Когда пение кончилось, Котсхилл зашевелился и погладил сеттера.

— Видно, брат Пинкни всё же обставил брата Потса, — сказал он.

— В чём?

— Поговаривали, будто сразу после проповеди брат Потс объявит, что пойдёт туда, — он кивком показал на дорогу к негритянской церкви, бывшей когда-то методистской церковью белых, — и помолится вместе с чёрными: ожидали, что утром будет прощальное богослужение и там. У брата Потса была идея прогуляться по пустырям с теми, кого ему удастся на это подвигнуть в последний день официального существования Фидлерсборо и помолиться вместе с неграми, чтобы Бог даровал им всем милосердие, терпимость и прочее, дабы исправить ошибки истории. Но, как вы можете заметить, — ухмыльнулся Котсхилл, — негры не пришли. Никого из них нет. Брат Пинкни перехитрил брата Потса.

Возвышаясь в кузове грузовика, брат Потс молился. Он воздел свою единственную руку, зажмурил глаза и молился; солнце освещало его обращённое к небу лицо.

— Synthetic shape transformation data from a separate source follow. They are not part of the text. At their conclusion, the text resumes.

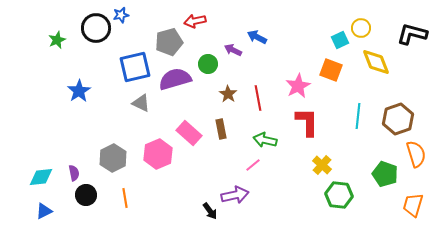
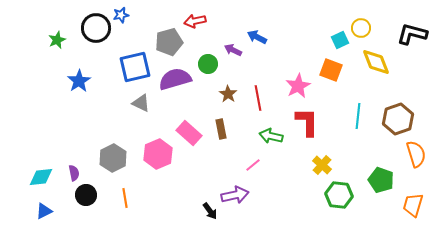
blue star at (79, 91): moved 10 px up
green arrow at (265, 140): moved 6 px right, 4 px up
green pentagon at (385, 174): moved 4 px left, 6 px down
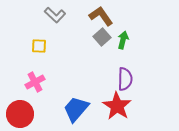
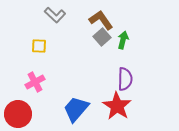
brown L-shape: moved 4 px down
red circle: moved 2 px left
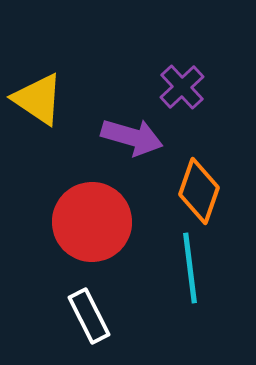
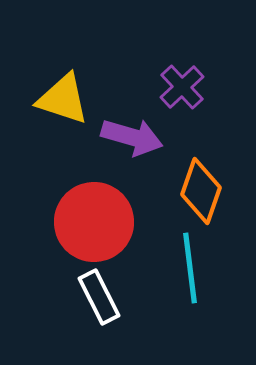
yellow triangle: moved 25 px right; rotated 16 degrees counterclockwise
orange diamond: moved 2 px right
red circle: moved 2 px right
white rectangle: moved 10 px right, 19 px up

Когда молитва кончилась, Котсхилл сказал:

— Нет, брат Пинкни не допустит, чтобы брат Потс или кто-нибудь из белых — на случай, если двое или трое из нас до того зарвутся, — взяли да и пошли помолиться вместе с неграми под открытым небом. Он не позволит, чтобы кто-нибудь так легко очистился не только, как говорится, от органического непереваривания черномазых, но и от всякого прочего душевного несварения путём такого дешёвого слабительного взамен другого, более уместного и, быть может, более болезненного средства. Видишь ли, мой друг Леон Пинкни — человек башковитый, он понимает про меня с тобой больше нас самих. Он знает, что белые тоже люди, даже если они белые, и знает поэтому, что мы любим дешёвые, лёгкие способы внушать себе, какие мы хорошие. Ну, к примеру, помолиться с неграми.

Бред посмотрел на него. Но тот глядел за реку.

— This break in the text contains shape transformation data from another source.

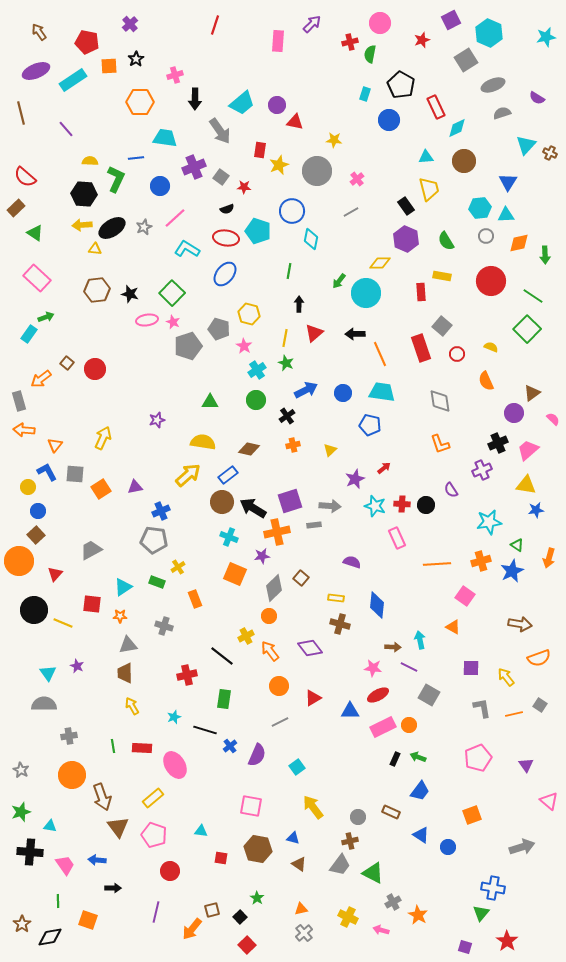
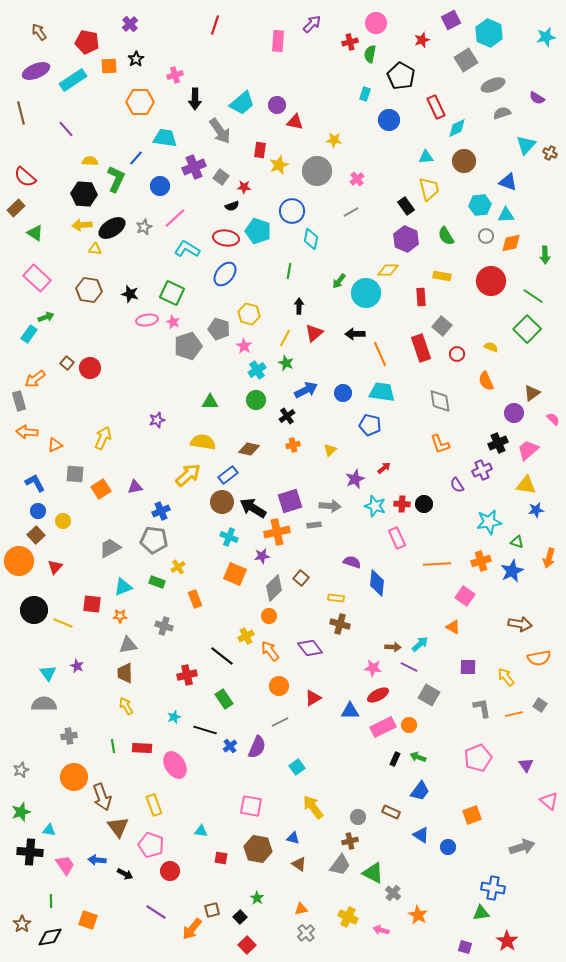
pink circle at (380, 23): moved 4 px left
black pentagon at (401, 85): moved 9 px up
blue line at (136, 158): rotated 42 degrees counterclockwise
blue triangle at (508, 182): rotated 42 degrees counterclockwise
cyan hexagon at (480, 208): moved 3 px up
black semicircle at (227, 209): moved 5 px right, 3 px up
green semicircle at (446, 241): moved 5 px up
orange diamond at (519, 243): moved 8 px left
yellow diamond at (380, 263): moved 8 px right, 7 px down
brown hexagon at (97, 290): moved 8 px left; rotated 15 degrees clockwise
red rectangle at (421, 292): moved 5 px down
green square at (172, 293): rotated 20 degrees counterclockwise
black arrow at (299, 304): moved 2 px down
yellow line at (285, 338): rotated 18 degrees clockwise
red circle at (95, 369): moved 5 px left, 1 px up
orange arrow at (41, 379): moved 6 px left
orange arrow at (24, 430): moved 3 px right, 2 px down
orange triangle at (55, 445): rotated 28 degrees clockwise
blue L-shape at (47, 472): moved 12 px left, 11 px down
yellow circle at (28, 487): moved 35 px right, 34 px down
purple semicircle at (451, 490): moved 6 px right, 5 px up
black circle at (426, 505): moved 2 px left, 1 px up
green triangle at (517, 545): moved 3 px up; rotated 16 degrees counterclockwise
gray trapezoid at (91, 550): moved 19 px right, 2 px up
red triangle at (55, 574): moved 7 px up
cyan triangle at (123, 587): rotated 12 degrees clockwise
blue diamond at (377, 605): moved 22 px up
cyan arrow at (420, 640): moved 4 px down; rotated 60 degrees clockwise
orange semicircle at (539, 658): rotated 10 degrees clockwise
purple square at (471, 668): moved 3 px left, 1 px up
green rectangle at (224, 699): rotated 42 degrees counterclockwise
yellow arrow at (132, 706): moved 6 px left
purple semicircle at (257, 755): moved 8 px up
gray star at (21, 770): rotated 21 degrees clockwise
orange circle at (72, 775): moved 2 px right, 2 px down
yellow rectangle at (153, 798): moved 1 px right, 7 px down; rotated 70 degrees counterclockwise
cyan triangle at (50, 826): moved 1 px left, 4 px down
pink pentagon at (154, 835): moved 3 px left, 10 px down
black arrow at (113, 888): moved 12 px right, 14 px up; rotated 28 degrees clockwise
green line at (58, 901): moved 7 px left
gray cross at (393, 902): moved 9 px up; rotated 21 degrees counterclockwise
purple line at (156, 912): rotated 70 degrees counterclockwise
green triangle at (481, 913): rotated 42 degrees clockwise
gray cross at (304, 933): moved 2 px right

— А вы? — спросил Бред. — Вы бы за ним пошли туда? В негритянскую церковь?

На миг ему показалось, что тот его не слышит. Но потом, по-прежнему глядя вдаль, Котсхилл ответил:

— Ты хочешь спросить, пошёл ли, будь я верующим? — Он засмеялся, но тут же оборвал смех. — Разве заранее знаешь?

А брат Потс уже произносил проповедь. Его голос, глухо звучавший издалека, говорил о том, что все они вместе жили тут, в Фидлерсборо. О том, что все они должны вместе помолиться Господу, понять, что жизнь их была благодатью.

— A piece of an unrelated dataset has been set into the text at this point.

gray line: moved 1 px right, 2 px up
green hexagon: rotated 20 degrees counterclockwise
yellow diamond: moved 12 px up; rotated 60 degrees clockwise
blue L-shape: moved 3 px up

Блендинг Котсхилл, положив руку на голову сеттера, сказал:

— Может, брат Пинкни отменил своё прощальное молебствие и сбежал из города вовсе не по той причине, о которой я говорил. Может, это было не только потому, что он не пожелал дать нам, белым, возможность очиститься, помолившись с ним. Леон — человек башковитый, но он человек честный. Может, он не считал, что сам готов к тому, чтобы молиться с нами, белыми. — Он вдруг поднялся. — А вообще-то кто и когда бывает готов молиться вместе с кем бы то ни было? — резко спросил он.

Он стоял, напряжённо выпрямившись, как столб. Дыхание у него было тяжёлое. Он несколько раз громко, с трудом вобрал в рот воздух, словно его хватил паралич. Казалось, он силится что-то сказать и не может.

Наконец у него вырвалось:

— Она меня бросила! — Голос его был похож скорее на сдавленный крик, глаза прикованы к мутной полноводной реке. — Розелла меня бросила.

Он медленно опустился на корточки. Минуту спустя снова положил руку на голову сеттера.

— Взяла и ушла, а куда — я не знаю. Оставила записку, будто это не потому, что меня не любит. А именно потому, что любит. Вот и всё. — Он помолчал. — Вот и всё, не считая орфографических ошибок. В сущности, одной. «Патому». И меня почему-то больше всего ушибла эта маленькая ошибка. Ну не смешно ли, что такая малость ушибла меня больше, чем главное?

— Она знала, что вы собираетесь в Шотландию?

— Да какая там Шотландия! Если и была у меня такая мыслишка, то недолго. Какого чёрта мне делать в Шотландии? Застрелить несколько зверушек? Сидеть в оружейной комнате какого-нибудь продуваемого сквозняком разрушенного аббатства и пить виски с красивым седовласым старым лордом с рыбьими глазами, который с трудом вспомнит, как меня зовут? Ночью получить инфаркт в постели какого-нибудь старинного трактира, чтобы наутро меня нашли мёртвым? Ни в какую чёртову Шотландию я и не собирался. Да куда может деться человек после Фидлерсборо? И чувствовать себя человеком?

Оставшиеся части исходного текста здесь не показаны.